The task: Verbatim copy, pictures excluded: every line from the one with "Спорт и здоровье" through the final line of the data below, and no other line.

Stored entries:

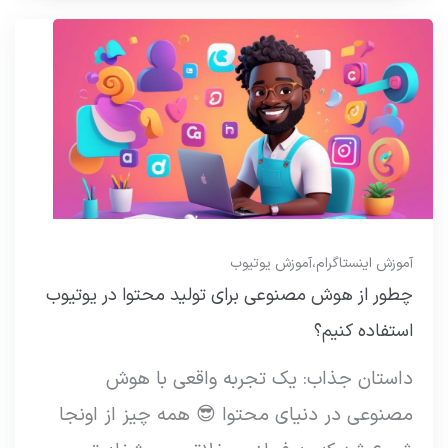
آموزش اینستاگرام
،
آموزش یوتیوب
چطور از هوش مصنوعی برای تولید محتوا در یوتیوب
استفاده کنیم؟
داستان جذاب: یک تجربه واقعی با هوش
مصنوعی در دنیای محتوا 😎 همه چیز از اونجا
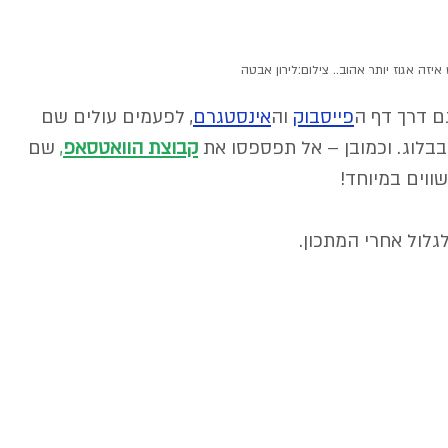
יזה אגוז יותר אהוב.. צילום:לירון אבטה
גם דרך דף ה
פייסבוק
וה
אינסטגרם
,
 לפעמים עולים שם 
בבלוג. וכמובן – אל תפספסו את 
קבוצת הוואטסאפ
,
 שם 
וים במיוחד! 
גלול אחרי המתכון.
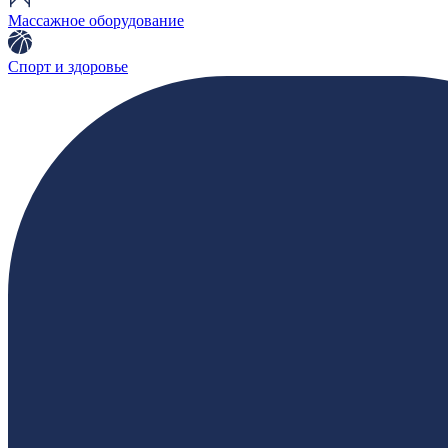
Массажное оборудование
Спорт и здоровье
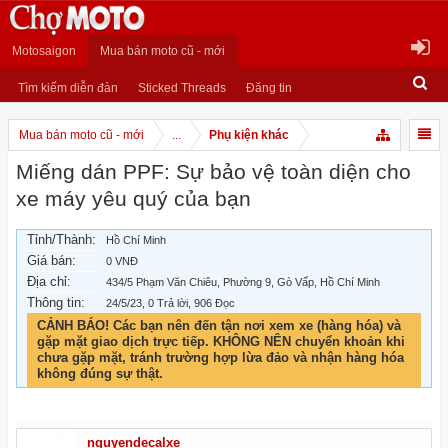
Motosaigon
Mua bán moto cũ - mới
Tìm kiếm diễn đàn
Sticked Threads
Đăng tin
Mua bán moto cũ - mới
...
Phụ kiện khác
Miếng dán PPF: Sự bảo vệ toàn diện cho
xe máy yêu quý của bạn
Tỉnh/Thành:
Hồ Chí Minh
Giá bán:
0 VNĐ
Địa chỉ:
434/5 Phạm Văn Chiêu, Phường 9, Gò Vấp, Hồ Chí Minh
Thông tin:
24/5/23
, 0 Trả lời, 906 Đọc
CẢNH BÁO! Các bạn nên đến tận nơi xem xe (hàng hóa) và
gặp mặt giao dịch trực tiếp. KHÔNG NÊN chuyển khoản khi
chưa gặp mặt, tránh trường hợp lừa đảo và nhận hàng hóa
không đúng sự thật.
nguyendecalxe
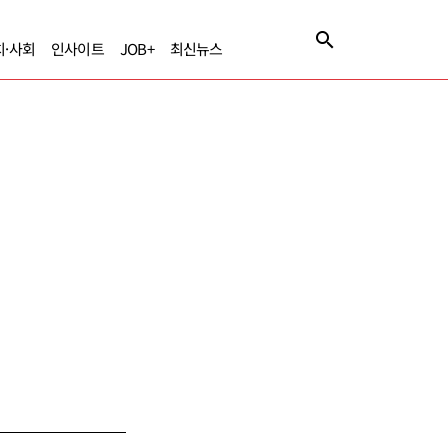
치·사회
인사이트
JOB+
최신뉴스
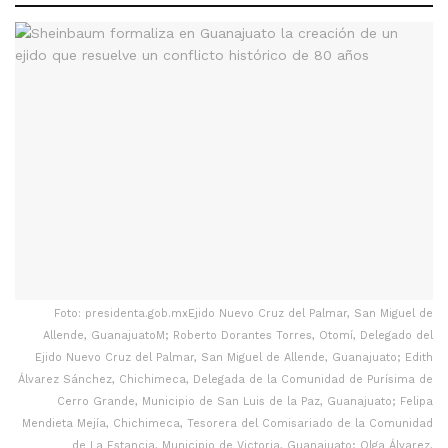
Foto: presidenta.gob.mxEjido Nuevo Cruz del Palmar, San Miguel de
Allende, GuanajuatoM; Roberto Dorantes Torres, Otomí, Delegado del
Ejido Nuevo Cruz del Palmar, San Miguel de Allende, Guanajuato; Edith
Álvarez Sánchez, Chichimeca, Delegada de la Comunidad de Purísima de
Cerro Grande, Municipio de San Luis de la Paz, Guanajuato; Felipa
Mendieta Mejía, Chichimeca, Tesorera del Comisariado de la Comunidad
de La Estancia, Municipio de Victoria, Guanajuato; Olga Álvarez,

Response to this exercise:
Спорт и здоровье
Motosaigon
Mua bán moto cũ - mới
Tìm kiếm diễn đàn
Sticked Threads
Đăng tin
Mua bán moto cũ - mới
...
Phụ kiện khác
Miếng dán PPF: Sự bảo vệ toàn diện cho
xe máy yêu quý của bạn
Tỉnh/Thành:
Hồ Chí Minh
Giá bán:
0 VNĐ
Địa chỉ:
434/5 Phạm Văn Chiêu, Phường 9, Gò Vấp, Hồ Chí Minh
Thông tin:
24/5/23
, 0 Trả lời, 906 Đọc
CẢNH BÁO! Các bạn nên đến tận nơi xem xe (hàng hóa) và
gặp mặt giao dịch trực tiếp. KHÔNG NÊN chuyển khoản khi
chưa gặp mặt, tránh trường hợp lừa đảo và nhận hàng hóa
không đúng sự thật.
nguyendecalxe
치·사회
인사이트
JOB+
최신뉴스
Foto: presidenta.gob.mxEjido Nuevo Cruz del Palmar, San Miguel de
Allende, GuanajuatoM; Roberto Dorantes Torres, Otomí, Delegado del
Ejido Nuevo Cruz del Palmar, San Miguel de Allende, Guanajuato; Edith
Álvarez Sánchez, Chichimeca, Delegada de la Comunidad de Purísima de
Cerro Grande, Municipio de San Luis de la Paz, Guanajuato; Felipa
Mendieta Mejía, Chichimeca, Tesorera del Comisariado de la Comunidad
de La Estancia, Municipio de Victoria, Guanajuato; Olga Álvarez,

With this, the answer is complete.